自国の兵を失ったのもあり、どう表現していいものかと少し悩んだ風に、ザカリンは語った。その時彼らのチームのボスは、そう、彼がボスだね、笑ったんだ。
弾丸が吹き荒れる中、一瞬の静寂。その中で、勝機を見出したかのように。
だから、戻ったとなったら、その仲間のところに向かったんじゃないのかな?
港に向かう中、ザカリンはアメリカ兵の回収も命じた。無論無傷でと。SEALsに自国からの連絡が入っていないことも考え、ザカリン自らの声明を流し、そしてようやく回収に漕ぎ着けたのだ。
遠くボートが見えてくる。
やっとこれで任務が片付くか、とグラスは思った。自分たちの任務は、ザカリンの救出と、アメリカ兵の回収だ。ひとつは無事済み、残るひとつだ。グラスはやれやれと息を吐いた。近づくボートに乗るSEALsは2名。半分、か。
半分…目を細め、そして見開いた。
1人は怪我をしているのだろう、ボートの縁に寄り掛かるように座っていた。もうひとり、それは見たことのある髪の色をしていた。
いや、まさか。
ビル・ビーマンと休暇を共にしたのは、随分と前だ。彼は先に訓練へとどこかに発ち、その後自分は長めの休暇だったため、狩猟に向かう準備をすることにした。美味い肉が穫れたら食わせろよ?

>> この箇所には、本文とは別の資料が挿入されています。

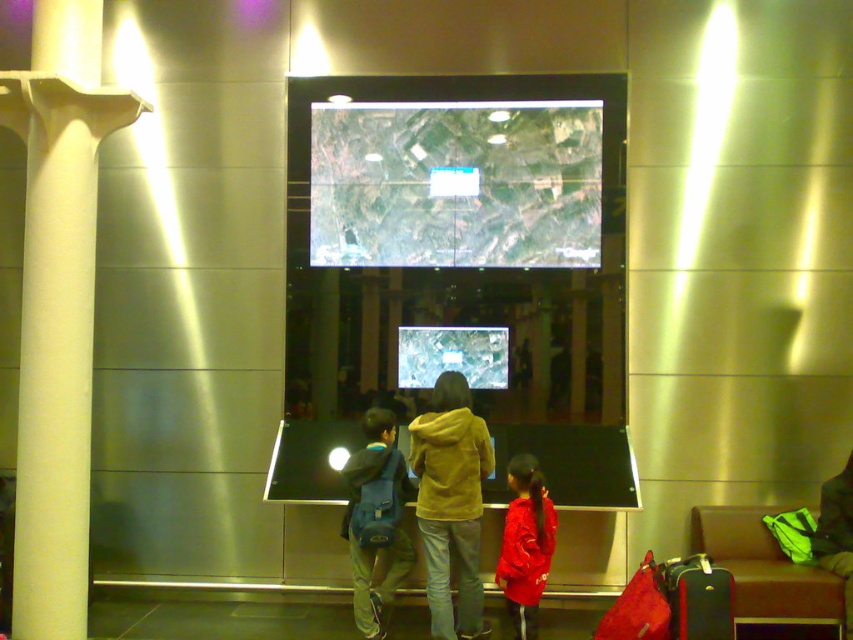 The height and width of the screenshot is (640, 853). I want to click on white smooth column at left, so click(x=56, y=339).

Is white smooth column at left thinner than yellow fleece jacket at center?

No, white smooth column at left is not thinner than yellow fleece jacket at center.

Between point (22, 541) and point (463, 595), which one is positioned in front?

Point (22, 541)

Where is `white smooth column at left`? Image resolution: width=853 pixels, height=640 pixels. white smooth column at left is located at coordinates (56, 339).

In the scene shown: Between white smooth column at left and blue fabric backpack at center, which one is positioned lower?

blue fabric backpack at center is below.

Does point (67, 125) lie behind point (373, 449)?

No.

Is point (85, 401) positioned in front of point (404, 548)?

Yes.

Locate an element on the screen. white smooth column at left is located at coordinates (56, 339).

Can you confirm if red fleece jacket at lower right is taller than green fabric bag at lower right?

Yes, red fleece jacket at lower right is taller than green fabric bag at lower right.

Does point (537, 524) lie in front of point (842, 490)?

Yes, it is.

Where is `red fleece jacket at lower right`? The image size is (853, 640). red fleece jacket at lower right is located at coordinates (525, 545). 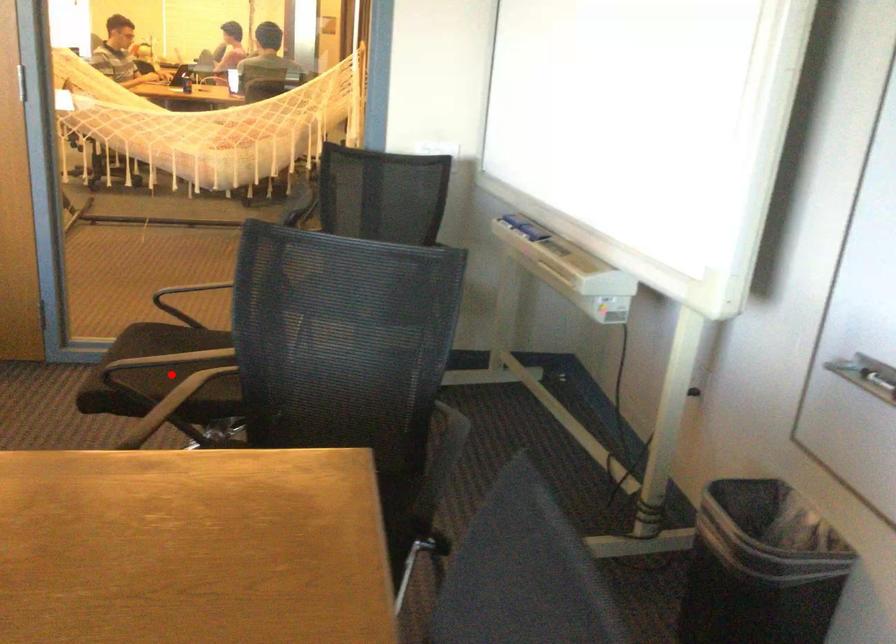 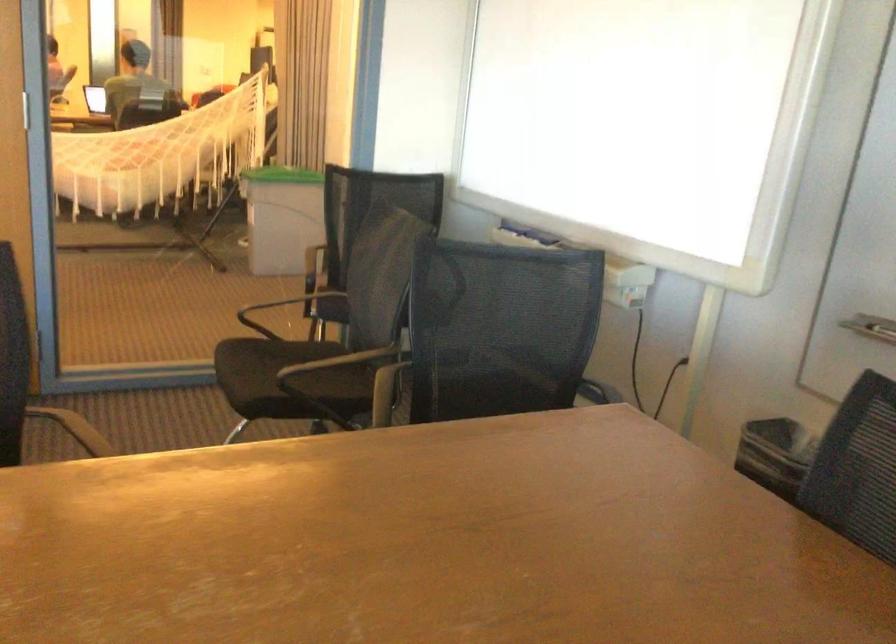 Question: A red point is marked in image1. In image2, is the corresponding 3D point closer to the camera or farther? Reply with the corresponding letter.

Choices:
 (A) The corresponding 3D point is closer.
 (B) The corresponding 3D point is farther.

Answer: (B) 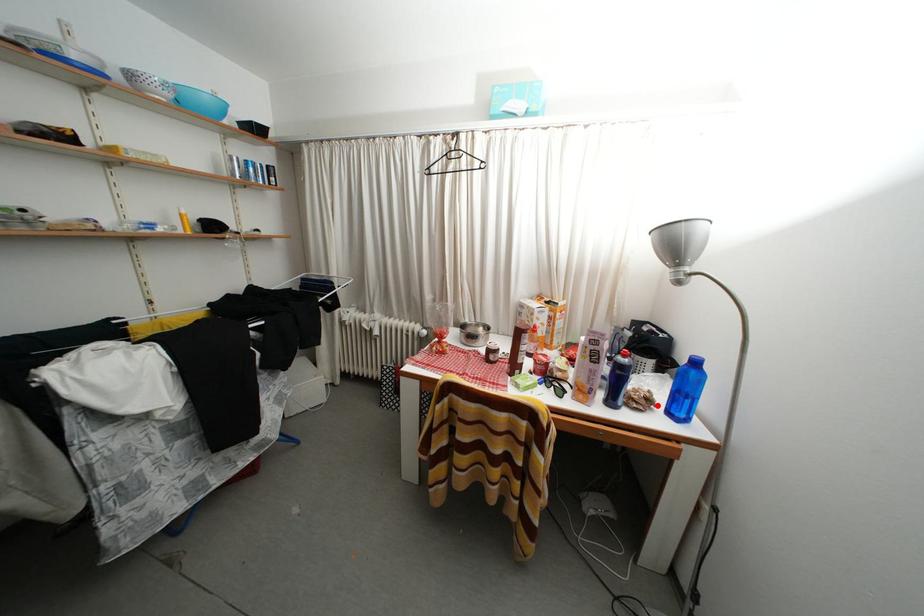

そうビーマンは発つ朝にそう言った。そういえば、まだ彼と共に狩をしたことがなかったと思い、じゃあ今度は一緒に行こうと提案した。悪くはねぇが、休暇くらいのんびりと過ごしてぇよな。するりと首に回すビーマンの指は、夜を思わせる仕草で、グラスは仕方のない奴だと笑い口づけた。
朝からとも、別れる日にとも思った。
だいたい次に会える日すら見当がつかないのだ。
おおよその目星はつくも、それが当たることは稀だ。
だからこそ未練がましく求めてしまうことがある。生き残り、戻り、また会えることを望むために。